- Extracted entries -
►

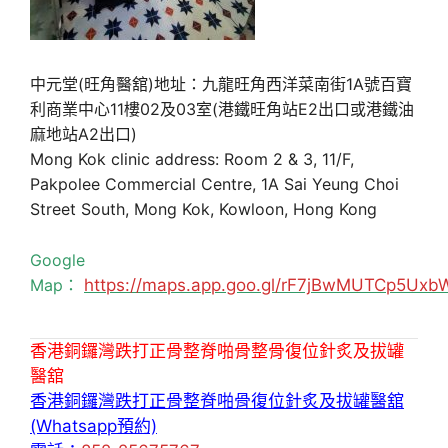
中元堂(旺角醫舘)地址：九龍旺角西洋菜南街1A號百寶
利商業中心11樓02及03室(港鐵旺角站E2出口或港鐵油
麻地站A2出口)
Mong Kok clinic address: Room 2 & 3, 11/F,
Pakpolee Commercial Centre, 1A Sai Yeung Choi
Street South, Mong Kok, Kowloon, Hong Kong
Google
Map：
https://maps.app.goo.gl/rF7jBwMUTCp5Uxb
香港銅鑼灣跌打正骨整脊啪骨整骨復位針炙及拔罐
醫舘
香港銅鑼灣跌打正骨整脊啪骨復位針炙及拔罐醫舘
(Whatsapp預約)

◄

- Task goal -
Repeat everything in the records above exactly, except the pictures.

- Result of the task -
中元堂(旺角醫舘)地址：九龍旺角西洋菜南街1A號百寶
利商業中心11樓02及03室(港鐵旺角站E2出口或港鐵油
麻地站A2出口)
Mong Kok clinic address: Room 2 & 3, 11/F,
Pakpolee Commercial Centre, 1A Sai Yeung Choi
Street South, Mong Kok, Kowloon, Hong Kong
Google
Map：
https://maps.app.goo.gl/rF7jBwMUTCp5Uxb
香港銅鑼灣跌打正骨整脊啪骨整骨復位針炙及拔罐
醫舘
香港銅鑼灣跌打正骨整脊啪骨復位針炙及拔罐醫舘
(Whatsapp預約)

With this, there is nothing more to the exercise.